• _RECORDS TO PROCESS_
########################################
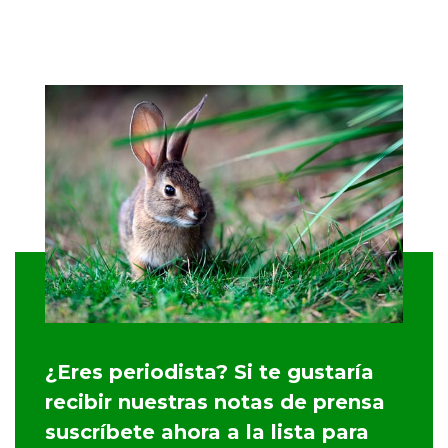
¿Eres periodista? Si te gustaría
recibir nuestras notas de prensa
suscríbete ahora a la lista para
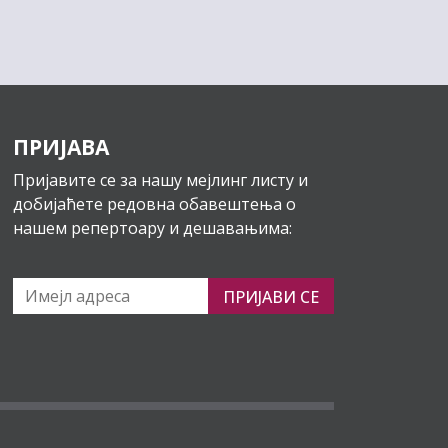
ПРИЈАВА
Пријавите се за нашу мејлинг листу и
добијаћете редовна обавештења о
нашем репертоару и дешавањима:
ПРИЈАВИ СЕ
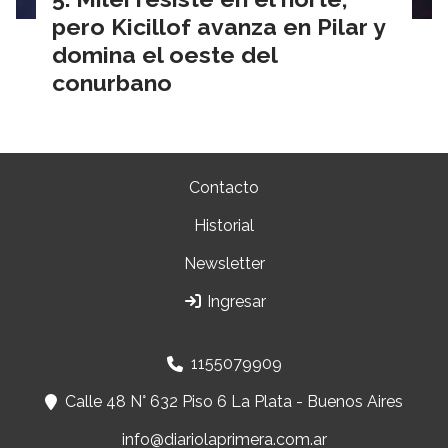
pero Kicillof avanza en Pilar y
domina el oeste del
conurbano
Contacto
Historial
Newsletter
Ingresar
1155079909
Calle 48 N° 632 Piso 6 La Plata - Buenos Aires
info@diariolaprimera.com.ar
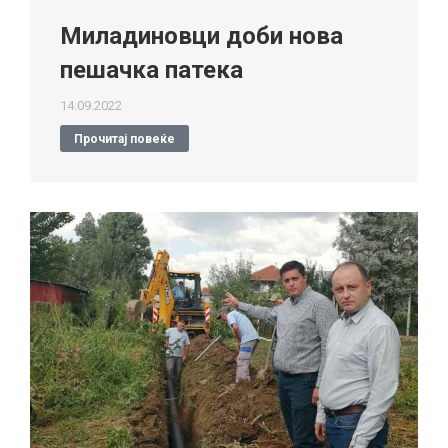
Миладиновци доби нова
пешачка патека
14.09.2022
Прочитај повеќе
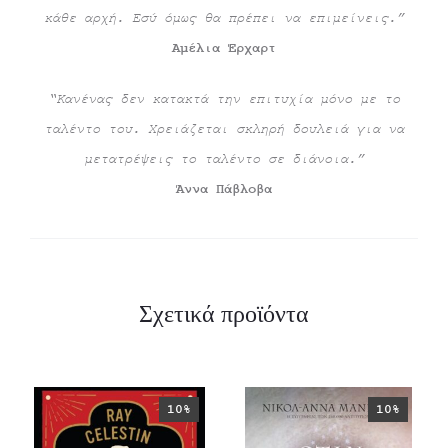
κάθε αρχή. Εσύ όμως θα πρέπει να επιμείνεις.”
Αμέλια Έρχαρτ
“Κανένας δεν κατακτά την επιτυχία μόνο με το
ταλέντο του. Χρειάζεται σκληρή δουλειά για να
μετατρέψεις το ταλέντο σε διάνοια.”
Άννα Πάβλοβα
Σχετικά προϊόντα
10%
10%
########################################
The data above should be returned in full, exactly as written, apart from its images.

• _TASK RESPONSE_
¿Eres periodista? Si te gustaría
recibir nuestras notas de prensa
suscríbete ahora a la lista para
ПРИЈАВА
Пријавите се за нашу мејлинг листу и
добијаћете редовна обавештења о
нашем репертоару и дешавањима:
ПРИЈАВИ СЕ
pero Kicillof avanza en Pilar y
domina el oeste del
conurbano
Contacto
Historial
Newsletter
Ingresar
1155079909
Calle 48 N° 632 Piso 6 La Plata - Buenos Aires
info@diariolaprimera.com.ar
Миладиновци доби нова
пешачка патека
14.09.2022
Прочитај повеќе
κάθε αρχή. Εσύ όμως θα πρέπει να επιμείνεις.”
Αμέλια Έρχαρτ
“Κανένας δεν κατακτά την επιτυχία μόνο με το
ταλέντο του. Χρειάζεται σκληρή δουλειά για να
μετατρέψεις το ταλέντο σε διάνοια.”
Άννα Πάβλοβα
Σχετικά προϊόντα
10%
10%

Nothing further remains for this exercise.